Could you print exactly the lines from the one that contains "Guia de l'oci" to the end of the data, both ends included, and nothing else? Skip the pictures.

Segment Start: Source material

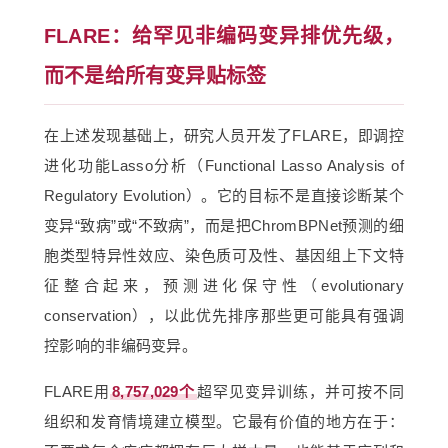
FLARE：给罕见非编码变异排优先级，
而不是给所有变异贴标签
在上述发现基础上，研究人员开发了FLARE，即调控
进化功能Lasso分析（Functional Lasso Analysis of
Regulatory Evolution）。它的目标不是直接诊断某个
变异“致病”或“不致病”，而是把ChromBPNet预测的细
胞类型特异性效应、染色质可及性、基因组上下文特
征整合起来，预测进化保守性（evolutionary
conservation），以此优先排序那些更可能具有强调
控影响的非编码变异。
FLARE用
8,757,029个
超罕见变异训练，并可按不同
组织和发育情境建立模型。它最有价值的地方在于：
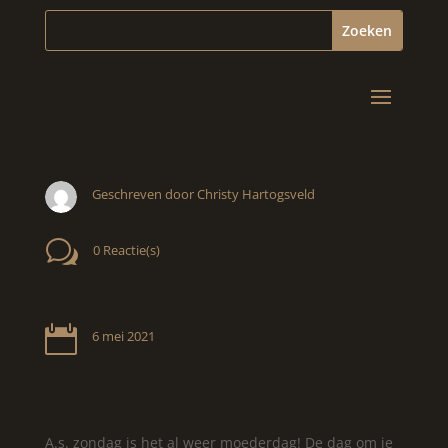
Geschreven door Christy Hartogsveld
w
0 Reactie(s)

6 mei 2021
A.s. zondag is het al weer moederdag! De dag om je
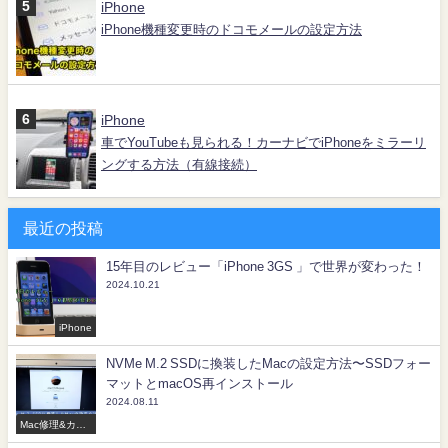
iPhone
iPhone機種変更時のドコモメールの設定方法
iPhone
車でYouTubeも見られる！カーナビでiPhoneをミラーリ
ングする方法（有線接続）
最近の投稿
15年目のレビュー「iPhone 3GS 」で世界が変わった！
2024.10.21
iPhone
NVMe M.2 SSDに換装したMacの設定方法〜SSDフォー
マットとmacOS再インストール
2024.08.11
Mac修理&カス
タマイズ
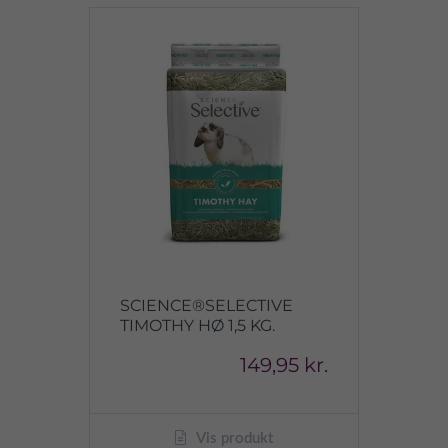
SCIENCE®SELECTIVE
TIMOTHY HØ 1,5 KG.
149,95 kr.
Vis produkt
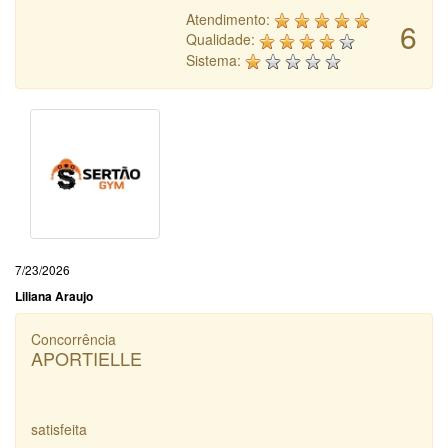
Atendimento:
6
Qualidade:
Sistema:
7/23/2026
Liliana Araujo
Concorrência
APORTIELLE
satisfeita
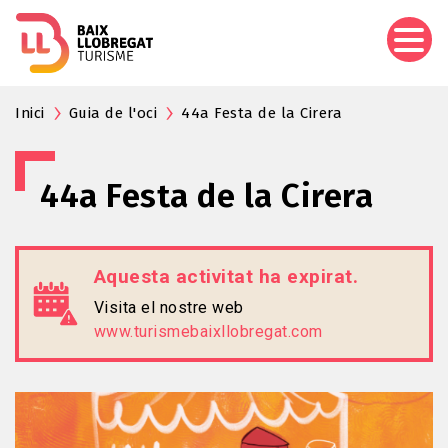
Vés
al
contingut
Inici
Guia de l'oci
44a Festa de la Cirera
44a Festa de la Cirera
Aquesta activitat ha expirat.
Visita el nostre web
www.turismebaixllobregat.com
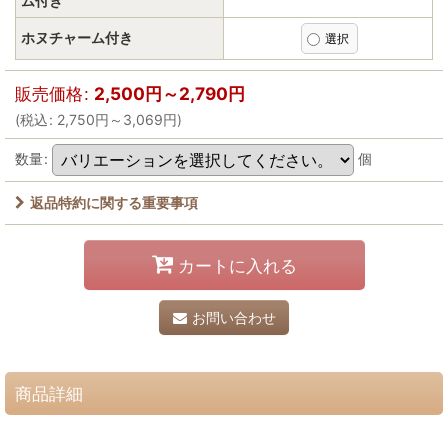
ム付き
ホヌチャーム付き
販売価格
:
2,500
円
～2,790
円
(
税込
:
2,750
円
～3,069
円
)
数量
:
個
返品特約に関する重要事項
カートに入れる
お問い合わせ
商品詳細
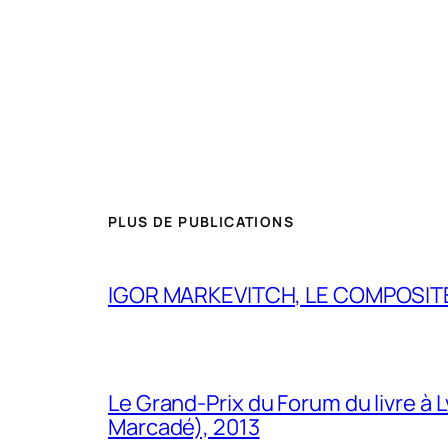
PLUS DE PUBLICATIONS
IGOR MARKEVITCH, LE COMPOSITE
Le Grand-Prix du Forum du livre à 
Marcadé), 2013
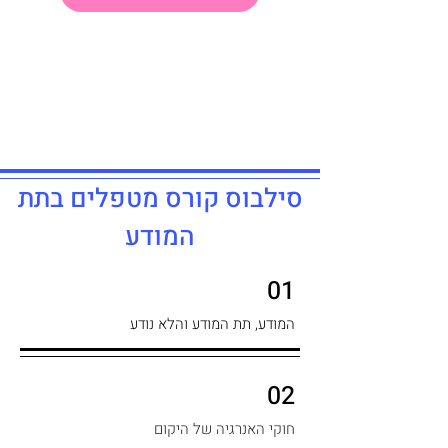
סילבוס קורס מטפלים בתת
המודע
01
המודע, תת המודע והלא נודע
02
חוקי האנרגיה של היקום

Segment End: Source material

◆ Answer section ◆
Guia de l'oci
44a Festa de la Cirera
44a Festa de la Cirera
Aquesta activitat ha expirat.
Visita el nostre web
www.turismebaixllobregat.com
ム付き
ホヌチャーム付き
販売価格
:
2,500
円
～2,790
円
(
税込
:
2,750
円
～3,069
円
)
数量
:
個
返品特約に関する重要事項
カートに入れる
お問い合わせ
商品詳細
PLUS DE PUBLICATIONS
IGOR MARKEVITCH, LE COMPOSITE
Le Grand-Prix du Forum du livre à 
Marcadé), 2013
סילבוס קורס מטפלים בתת
המודע
01
המודע, תת המודע והלא נודע
02
חוקי האנרגיה של היקום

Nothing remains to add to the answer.